9.12.10

The law at UK student tuition-fee rise demo



Today I watched on television from work as London police officers rode their horses into a demonstration, apparently in order to disperse a protest against a tuition-fee hike increase of up to 9,000 pounds for UK students, up from 3,290 pounds.

Under the plan 75 percent of graduates will pay more than under the current system, despite the introduction of a sliding scale repayment scheme.

I later went down to the demonstration, which was at Parliament Square, but found my way into Whitehall blocked by a row of riot police. People standing around the barricade told me to go south to Embankment, so I did. There were maybe 1,000 demonstrators there chanting, listening to music and being told by organisers not to go to Parliament Square, but to head east along Embankment and up to the Strand or Trafalgar Square.

It was difficult to know what had happened to the students who had been kettled by the police earlier. I couldn't figure out how to find them given that Whitehall was blocked off.

Not many people left while we awaited the results of the vote in Parliament, which showed that it was approved by a majority of 21 votes, with 27 members of the coalition parties voting against it and a handful abstaining.

Afterwards most people marched west along Embankment past Portcullis House, protected by a row of police, to Bridge Street.

But there was a barricade of police and police vans stretching across the road and sidewalk.

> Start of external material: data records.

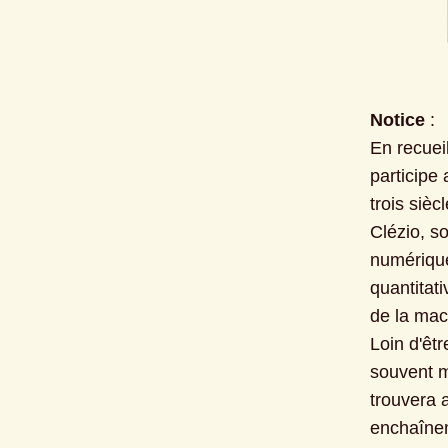
Notice
 :

En recuei
participe
trois sièc
Clézio, so
numérique 
quantitati
de la mach
Loin d'êtr
souvent m
trouvera a
enchaînem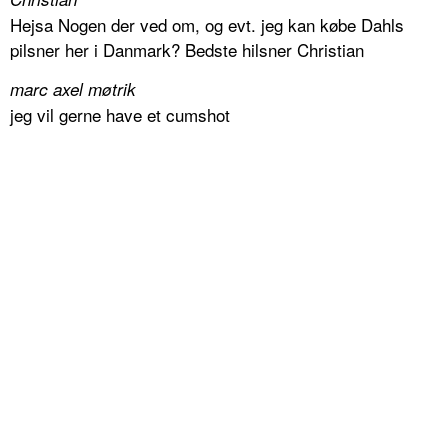
Hejsa Nogen der ved om, og evt. jeg kan købe Dahls
pilsner her i Danmark? Bedste hilsner Christian
marc axel møtrik
jeg vil gerne have et cumshot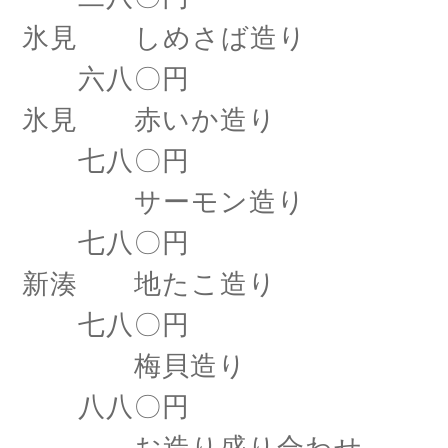
氷見 しめさば造り
六八〇円
氷見 赤いか造り
七八〇円
サーモン造り
七八〇円
新湊 地たこ造り
七八〇円
梅貝造り
八八〇円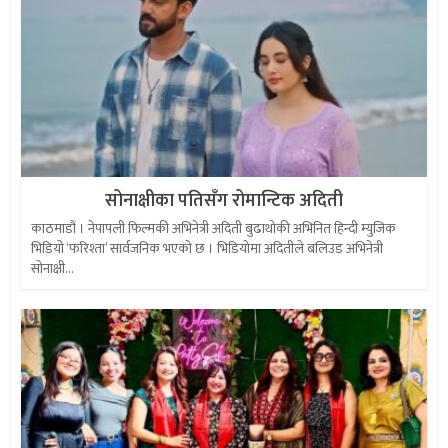
सोनाक्षीका पतिसँग रोमान्टिक अदिती
काठमाडौं । नेपापली फिल्मकी अभिनेत्री अदिती बुढाथोकी अभिनित हिन्दी म्युजिक
भिडियो ‘फरिश्ता’ सार्वजनिक भएको छ । भिडियोमा अदितीले बलिउड अभिनेत्री
सोनाक्षी...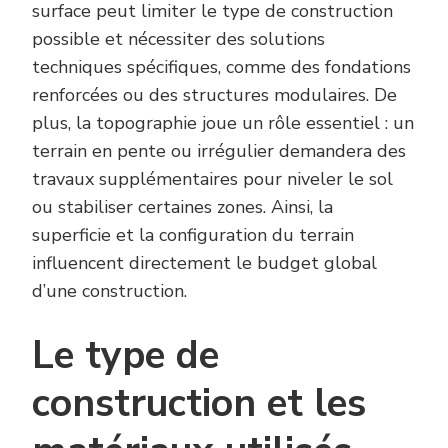
surface peut limiter le type de construction
possible et nécessiter des solutions
techniques spécifiques, comme des fondations
renforcées ou des structures modulaires. De
plus, la topographie joue un rôle essentiel : un
terrain en pente ou irrégulier demandera des
travaux supplémentaires pour niveler le sol
ou stabiliser certaines zones. Ainsi, la
superficie et la configuration du terrain
influencent directement le budget global
d’une construction.
Le type de
construction et les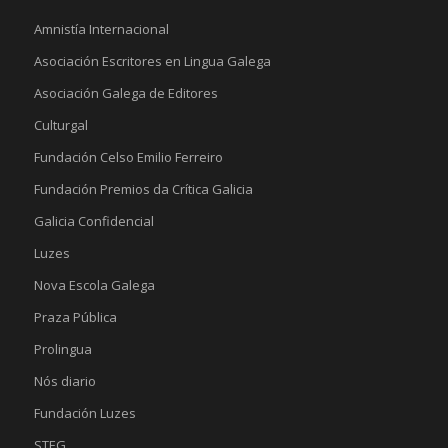
Amnistía Internacional
Asociación Escritores en Lingua Galega
Asociación Galega de Editores
Culturgal
Fundación Celso Emilio Ferreiro
Fundación Premios da Crítica Galicia
Galicia Confidencial
Luzes
Nova Escola Galega
Praza Pública
Prolingua
Nós diario
Fundación Luzes
STEG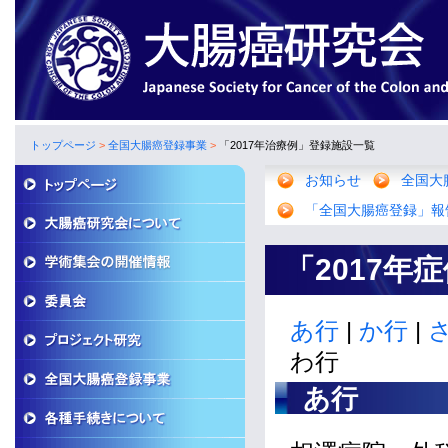
トップページ
>
全国大腸癌登録事業
>
「2017年治療例」登録施設一覧
お知らせ
全国大
「全国大腸癌登録」報
「2017年
あ行
|
か行
|
わ行
あ行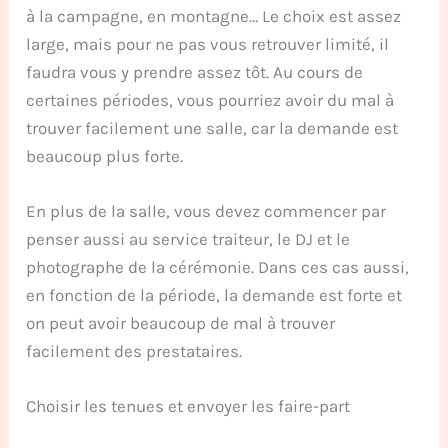
à la campagne, en montagne… Le choix est assez
large, mais pour ne pas vous retrouver limité, il
faudra vous y prendre assez tôt. Au cours de
certaines périodes, vous pourriez avoir du mal à
trouver facilement une salle, car la demande est
beaucoup plus forte.
En plus de la salle, vous devez commencer par
penser aussi au service traiteur, le DJ et le
photographe de la cérémonie. Dans ces cas aussi,
en fonction de la période, la demande est forte et
on peut avoir beaucoup de mal à trouver
facilement des prestataires.
Choisir les tenues et envoyer les faire-part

Protesters stayed for about half an hour chanting, playing music and hurling abuse and the odd bit of rubbish at the police.

What we didn't know was that in other parts of London at around the same time, there were reports of protesters breaking into the Treasury, attacking the car of Prince Charles and Camilla, burning a Christmas tree in Trafalgar Square.

I have attended a lot of demonstrations and rallies in various cities, including Ottawa, Toronto and Washington, D.C. and I have never seen anything like this.

I wonder if this was an appropriate way to treat young people trying to exercise their democratic right to demonstrate in Parliament Square against a decision that will have a huge impact on their future.